EXERCISE DESCRIPTION: Make a verbatim copy of all the records. Skip every image.

DATA:
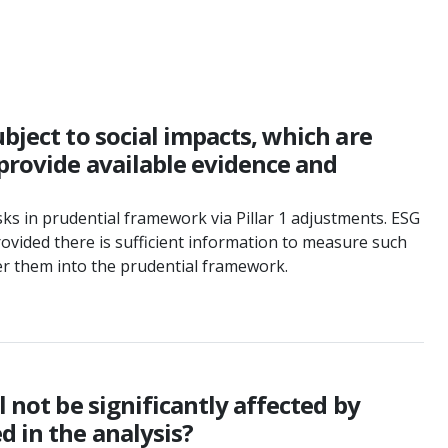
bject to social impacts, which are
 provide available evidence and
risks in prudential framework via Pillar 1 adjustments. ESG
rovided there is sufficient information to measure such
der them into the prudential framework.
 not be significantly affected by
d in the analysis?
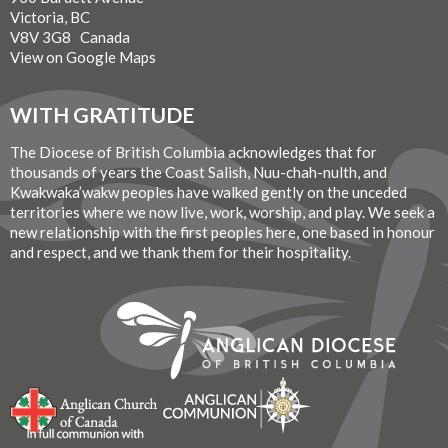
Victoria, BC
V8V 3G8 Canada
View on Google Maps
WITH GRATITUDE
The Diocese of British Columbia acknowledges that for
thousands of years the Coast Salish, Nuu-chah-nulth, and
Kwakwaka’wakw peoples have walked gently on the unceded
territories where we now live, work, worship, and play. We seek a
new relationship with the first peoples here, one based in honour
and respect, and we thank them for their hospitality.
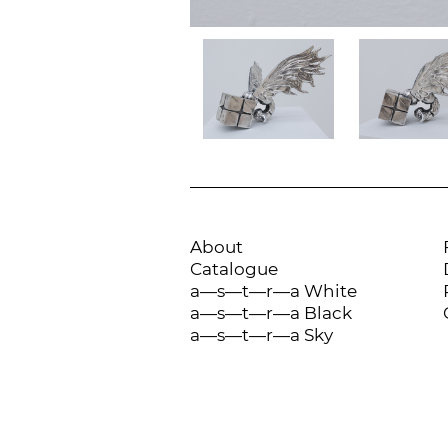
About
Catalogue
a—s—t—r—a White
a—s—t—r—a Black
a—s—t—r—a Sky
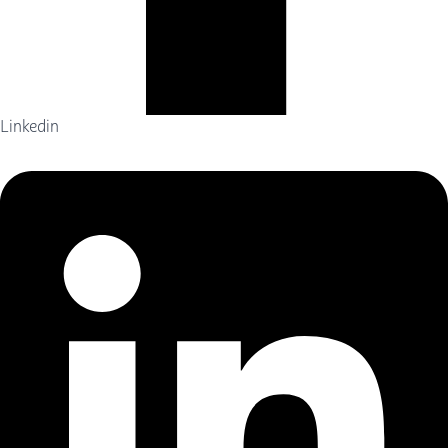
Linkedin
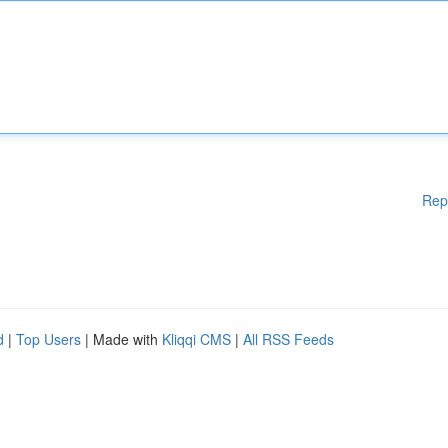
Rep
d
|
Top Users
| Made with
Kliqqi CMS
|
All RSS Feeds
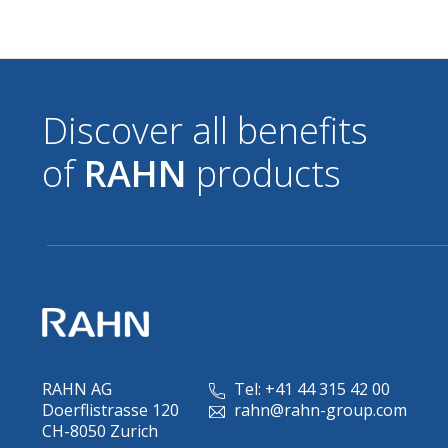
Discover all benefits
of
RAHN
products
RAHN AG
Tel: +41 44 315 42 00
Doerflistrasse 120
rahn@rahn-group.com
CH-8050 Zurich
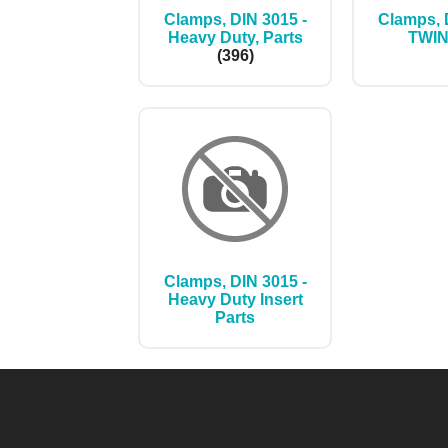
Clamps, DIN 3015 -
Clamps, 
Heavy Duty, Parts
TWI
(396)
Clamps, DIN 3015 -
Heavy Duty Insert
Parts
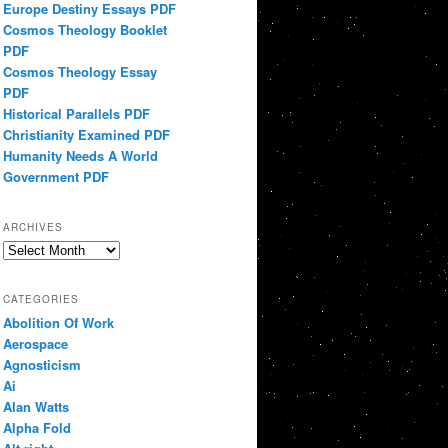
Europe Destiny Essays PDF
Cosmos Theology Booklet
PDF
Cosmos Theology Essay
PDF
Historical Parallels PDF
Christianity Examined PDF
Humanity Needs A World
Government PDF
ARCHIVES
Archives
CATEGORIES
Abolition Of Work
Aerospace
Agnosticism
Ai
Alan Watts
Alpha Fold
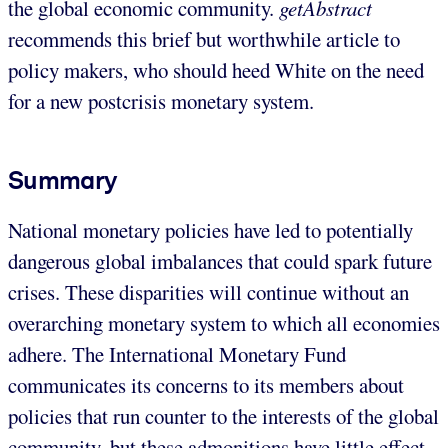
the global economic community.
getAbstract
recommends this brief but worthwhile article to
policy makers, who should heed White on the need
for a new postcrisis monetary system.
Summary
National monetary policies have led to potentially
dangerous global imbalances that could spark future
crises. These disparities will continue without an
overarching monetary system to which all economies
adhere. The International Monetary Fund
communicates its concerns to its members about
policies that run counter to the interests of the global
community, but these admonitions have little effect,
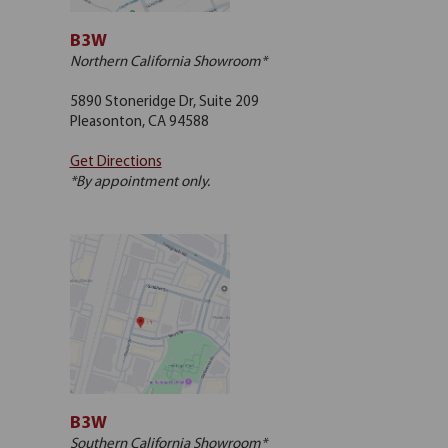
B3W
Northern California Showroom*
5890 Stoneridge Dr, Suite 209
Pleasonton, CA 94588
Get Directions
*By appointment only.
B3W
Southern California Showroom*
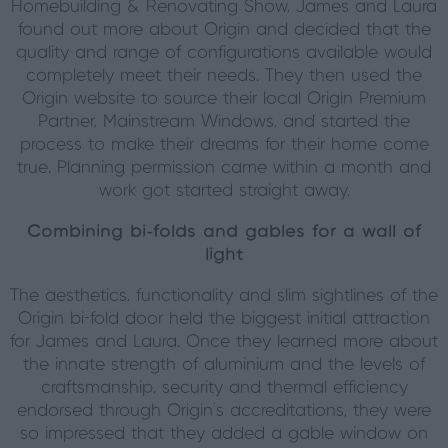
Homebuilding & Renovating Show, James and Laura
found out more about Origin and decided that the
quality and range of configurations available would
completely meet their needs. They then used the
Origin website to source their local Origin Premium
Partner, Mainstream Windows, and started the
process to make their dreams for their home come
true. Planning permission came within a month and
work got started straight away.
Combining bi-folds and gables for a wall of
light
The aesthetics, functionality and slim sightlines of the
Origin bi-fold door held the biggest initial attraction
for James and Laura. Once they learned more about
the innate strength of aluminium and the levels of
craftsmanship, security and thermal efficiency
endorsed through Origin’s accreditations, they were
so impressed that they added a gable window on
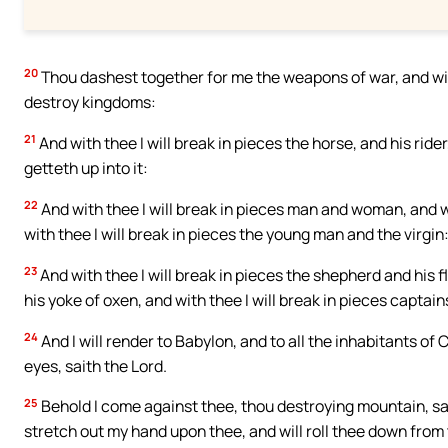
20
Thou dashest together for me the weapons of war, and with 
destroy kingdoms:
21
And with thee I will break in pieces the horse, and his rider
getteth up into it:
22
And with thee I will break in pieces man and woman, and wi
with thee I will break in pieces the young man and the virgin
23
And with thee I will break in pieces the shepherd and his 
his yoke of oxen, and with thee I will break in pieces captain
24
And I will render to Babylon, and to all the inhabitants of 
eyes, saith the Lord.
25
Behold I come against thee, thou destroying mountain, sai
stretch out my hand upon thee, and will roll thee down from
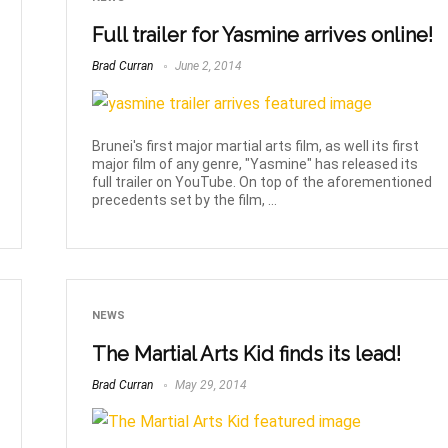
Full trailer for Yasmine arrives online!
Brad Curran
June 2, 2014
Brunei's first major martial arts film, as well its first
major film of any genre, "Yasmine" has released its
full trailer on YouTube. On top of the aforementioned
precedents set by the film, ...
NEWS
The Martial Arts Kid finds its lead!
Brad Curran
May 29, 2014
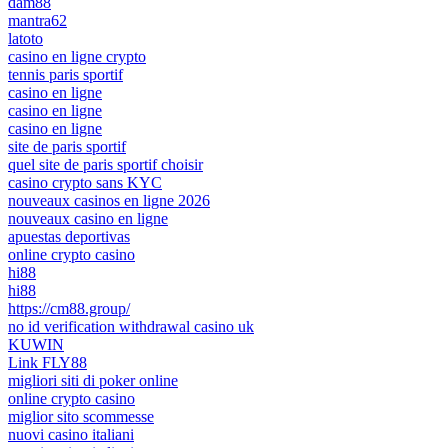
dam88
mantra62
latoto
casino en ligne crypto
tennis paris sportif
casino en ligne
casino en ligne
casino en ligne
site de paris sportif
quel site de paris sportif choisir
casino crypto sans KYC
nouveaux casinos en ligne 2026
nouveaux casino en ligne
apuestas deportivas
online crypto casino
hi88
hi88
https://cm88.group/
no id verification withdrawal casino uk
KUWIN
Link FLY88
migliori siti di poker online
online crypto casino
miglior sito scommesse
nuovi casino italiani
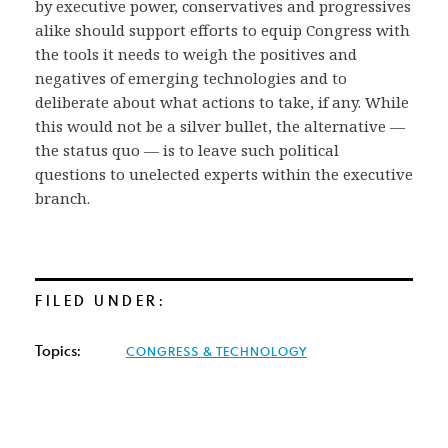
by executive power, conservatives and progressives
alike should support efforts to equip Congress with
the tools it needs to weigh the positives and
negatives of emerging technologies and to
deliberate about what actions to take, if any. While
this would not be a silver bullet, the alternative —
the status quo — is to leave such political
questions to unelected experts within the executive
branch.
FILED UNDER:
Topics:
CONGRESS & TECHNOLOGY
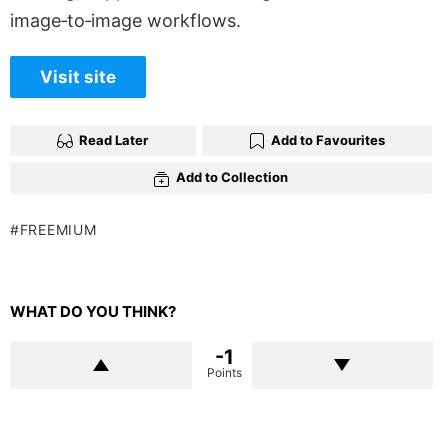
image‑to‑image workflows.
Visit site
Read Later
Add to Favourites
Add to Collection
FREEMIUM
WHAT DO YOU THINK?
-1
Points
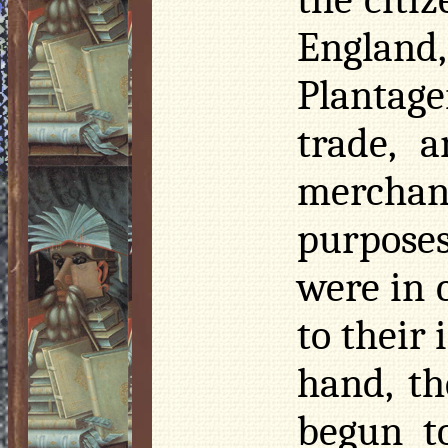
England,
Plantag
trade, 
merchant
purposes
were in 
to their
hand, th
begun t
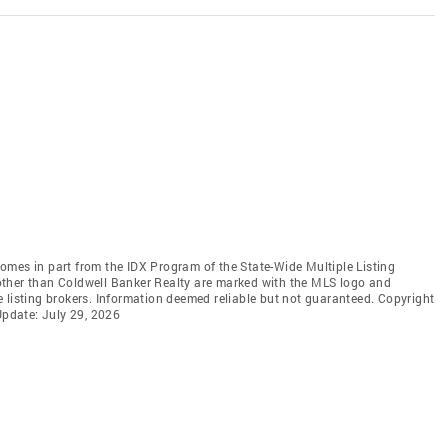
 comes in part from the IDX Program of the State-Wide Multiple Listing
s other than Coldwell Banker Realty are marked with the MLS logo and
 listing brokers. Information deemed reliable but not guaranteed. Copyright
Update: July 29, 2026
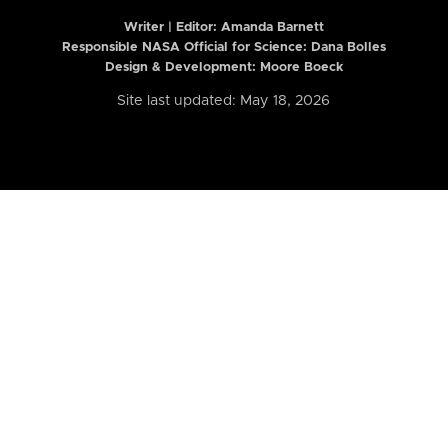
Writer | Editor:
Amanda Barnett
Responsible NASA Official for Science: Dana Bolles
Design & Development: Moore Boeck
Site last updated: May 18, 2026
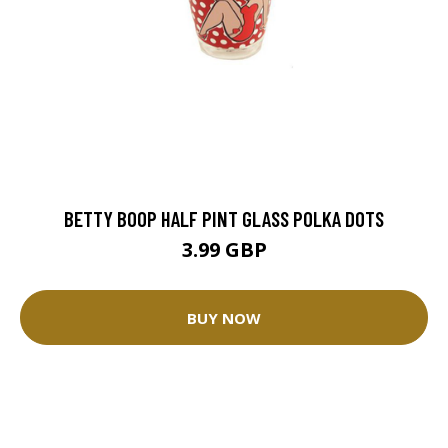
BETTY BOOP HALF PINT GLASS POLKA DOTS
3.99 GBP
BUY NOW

ANSWER SECTION:
bject to social impacts, which are
 provide available evidence and
risks in prudential framework via Pillar 1 adjustments. ESG
rovided there is sufficient information to measure such
der them into the prudential framework.
 not be significantly affected by
d in the analysis?
Victoria, BC
V8V 3G8 Canada
View on Google Maps
WITH GRATITUDE
The Diocese of British Columbia acknowledges that for
thousands of years the Coast Salish, Nuu-chah-nulth, and
Kwakwaka’wakw peoples have walked gently on the unceded
territories where we now live, work, worship, and play. We seek a
new relationship with the first peoples here, one based in honour
and respect, and we thank them for their hospitality.
About
Catalogue
a—s—t—r—a White
a—s—t—r—a Black
a—s—t—r—a Sky
Linkedin
Rep
d
|
Top Users
| Made with
Kliqqi CMS
|
All RSS Feeds
Discover all benefits
of
RAHN
products
RAHN AG
Tel: +41 44 315 42 00
Doerflistrasse 120
rahn@rahn-group.com
CH-8050 Zurich
Clamps, DIN 3015 -
Clamps, 
Heavy Duty, Parts
TWI
(396)
Clamps, DIN 3015 -
Heavy Duty Insert
Parts
Europe Destiny Essays PDF
Cosmos Theology Booklet
PDF
Cosmos Theology Essay
PDF
Historical Parallels PDF
Christianity Examined PDF
Humanity Needs A World
Government PDF
ARCHIVES
Archives
CATEGORIES
Abolition Of Work
Aerospace
Agnosticism
Ai
Alan Watts
Alpha Fold
the global economic community.
getAbstract
recommends this brief but worthwhile article to
policy makers, who should heed White on the need
for a new postcrisis monetary system.
Summary
National monetary policies have led to potentially
dangerous global imbalances that could spark future
crises. These disparities will continue without an
overarching monetary system to which all economies
adhere. The International Monetary Fund
communicates its concerns to its members about
policies that run counter to the interests of the global
community, but these admonitions have little effect,
B3W
Northern California Showroom*
5890 Stoneridge Dr, Suite 209
Pleasonton, CA 94588
Get Directions
*By appointment only.
B3W
Southern California Showroom*
Homebuilding & Renovating Show, James and Laura
found out more about Origin and decided that the
quality and range of configurations available would
completely meet their needs. They then used the
Origin website to source their local Origin Premium
Partner, Mainstream Windows, and started the
process to make their dreams for their home come
true. Planning permission came within a month and
work got started straight away.
Combining bi-folds and gables for a wall of
light
The aesthetics, functionality and slim sightlines of the
Origin bi-fold door held the biggest initial attraction
for James and Laura. Once they learned more about
the innate strength of aluminium and the levels of
craftsmanship, security and thermal efficiency
endorsed through Origin’s accreditations, they were
so impressed that they added a gable window on
20
Thou dashest together for me the weapons of war, and with 
destroy kingdoms:
21
And with thee I will break in pieces the horse, and his rider
getteth up into it:
22
And with thee I will break in pieces man and woman, and wi
with thee I will break in pieces the young man and the virgin
23
And with thee I will break in pieces the shepherd and his 
his yoke of oxen, and with thee I will break in pieces captain
24
And I will render to Babylon, and to all the inhabitants of 
eyes, saith the Lord.
25
Behold I come against thee, thou destroying mountain, sai
stretch out my hand upon thee, and will roll thee down from
Full trailer for Yasmine arrives online!
Brad Curran
June 2, 2014
Brunei's first major martial arts film, as well its first
major film of any genre, "Yasmine" has released its
full trailer on YouTube. On top of the aforementioned
precedents set by the film, ...
NEWS
The Martial Arts Kid finds its lead!
Brad Curran
May 29, 2014
dam88
mantra62
latoto
casino en ligne crypto
tennis paris sportif
casino en ligne
casino en ligne
casino en ligne
site de paris sportif
quel site de paris sportif choisir
casino crypto sans KYC
nouveaux casinos en ligne 2026
nouveaux casino en ligne
apuestas deportivas
online crypto casino
hi88
hi88
https://cm88.group/
no id verification withdrawal casino uk
KUWIN
Link FLY88
migliori siti di poker online
online crypto casino
miglior sito scommesse
nuovi casino italiani
by executive power, conservatives and progressives
alike should support efforts to equip Congress with
the tools it needs to weigh the positives and
negatives of emerging technologies and to
deliberate about what actions to take, if any. While
this would not be a silver bullet, the alternative —
the status quo — is to leave such political
questions to unelected experts within the executive
branch.
FILED UNDER:
Topics:
CONGRESS & TECHNOLOGY
image‑to‑image workflows.
Visit site
Read Later
Add to Favourites
Add to Collection
FREEMIUM
WHAT DO YOU THINK?
-1
Points
England,
Plantag
trade, 
merchant
purposes
were in 
to their
hand, th
begun t
 comes in part from the IDX Program of the State-Wide Multiple Listing
s other than Coldwell Banker Realty are marked with the MLS logo and
 listing brokers. Information deemed reliable but not guaranteed. Copyright
Update: July 29, 2026
Writer | Editor:
Amanda Barnett
Responsible NASA Official for Science: Dana Bolles
Design & Development: Moore Boeck
Site last updated: May 18, 2026
BETTY BOOP HALF PINT GLASS POLKA DOTS
3.99 GBP
BUY NOW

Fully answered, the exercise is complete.